**WHAT YOU NEED TO DO**.
Your task is to copy every line of the entries that holds the word "Sumukha".

**MATERIAL FOR THIS TASK**.
-- Opening Marker --

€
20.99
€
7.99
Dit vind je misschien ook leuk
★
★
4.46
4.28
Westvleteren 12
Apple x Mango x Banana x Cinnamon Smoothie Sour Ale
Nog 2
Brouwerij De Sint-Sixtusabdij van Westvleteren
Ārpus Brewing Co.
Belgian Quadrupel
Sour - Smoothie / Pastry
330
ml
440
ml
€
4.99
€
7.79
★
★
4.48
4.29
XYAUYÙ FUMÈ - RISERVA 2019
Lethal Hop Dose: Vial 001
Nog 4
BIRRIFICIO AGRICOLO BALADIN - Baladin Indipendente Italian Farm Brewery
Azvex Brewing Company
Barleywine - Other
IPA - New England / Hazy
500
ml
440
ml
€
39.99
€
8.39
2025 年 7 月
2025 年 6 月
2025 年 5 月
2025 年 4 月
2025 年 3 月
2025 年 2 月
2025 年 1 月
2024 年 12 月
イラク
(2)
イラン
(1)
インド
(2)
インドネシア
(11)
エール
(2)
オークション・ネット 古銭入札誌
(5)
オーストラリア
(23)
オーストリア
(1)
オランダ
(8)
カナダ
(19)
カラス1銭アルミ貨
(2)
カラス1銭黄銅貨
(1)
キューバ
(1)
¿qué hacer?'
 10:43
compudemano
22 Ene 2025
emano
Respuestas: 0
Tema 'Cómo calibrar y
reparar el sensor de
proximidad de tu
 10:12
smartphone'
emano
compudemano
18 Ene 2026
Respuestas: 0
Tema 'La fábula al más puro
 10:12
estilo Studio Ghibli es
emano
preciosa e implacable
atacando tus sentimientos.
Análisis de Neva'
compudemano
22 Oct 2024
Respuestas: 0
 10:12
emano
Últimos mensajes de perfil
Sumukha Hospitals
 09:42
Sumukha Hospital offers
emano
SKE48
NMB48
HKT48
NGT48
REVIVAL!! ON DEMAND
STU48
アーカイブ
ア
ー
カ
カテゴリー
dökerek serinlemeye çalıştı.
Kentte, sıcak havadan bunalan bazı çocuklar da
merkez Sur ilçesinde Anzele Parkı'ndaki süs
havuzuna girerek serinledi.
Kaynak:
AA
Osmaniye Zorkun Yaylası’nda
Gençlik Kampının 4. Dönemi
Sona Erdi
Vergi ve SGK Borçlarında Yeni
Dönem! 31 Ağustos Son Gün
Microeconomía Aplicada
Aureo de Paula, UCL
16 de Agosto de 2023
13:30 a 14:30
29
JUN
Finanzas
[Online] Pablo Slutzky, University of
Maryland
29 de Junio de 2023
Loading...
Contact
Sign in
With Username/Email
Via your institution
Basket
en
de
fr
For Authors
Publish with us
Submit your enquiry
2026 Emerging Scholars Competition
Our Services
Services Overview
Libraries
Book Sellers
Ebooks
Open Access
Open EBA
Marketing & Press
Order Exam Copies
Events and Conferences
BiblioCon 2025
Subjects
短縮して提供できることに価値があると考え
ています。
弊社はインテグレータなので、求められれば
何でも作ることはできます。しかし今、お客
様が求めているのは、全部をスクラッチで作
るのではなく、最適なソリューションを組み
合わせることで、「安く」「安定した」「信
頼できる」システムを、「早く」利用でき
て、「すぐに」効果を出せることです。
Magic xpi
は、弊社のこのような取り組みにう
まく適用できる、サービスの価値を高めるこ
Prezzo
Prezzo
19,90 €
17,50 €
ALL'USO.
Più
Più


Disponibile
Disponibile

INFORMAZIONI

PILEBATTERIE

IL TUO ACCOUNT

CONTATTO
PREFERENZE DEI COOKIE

-- Closing Marker --

**RESPONSE**.
Sumukha Hospitals
Sumukha Hospital offers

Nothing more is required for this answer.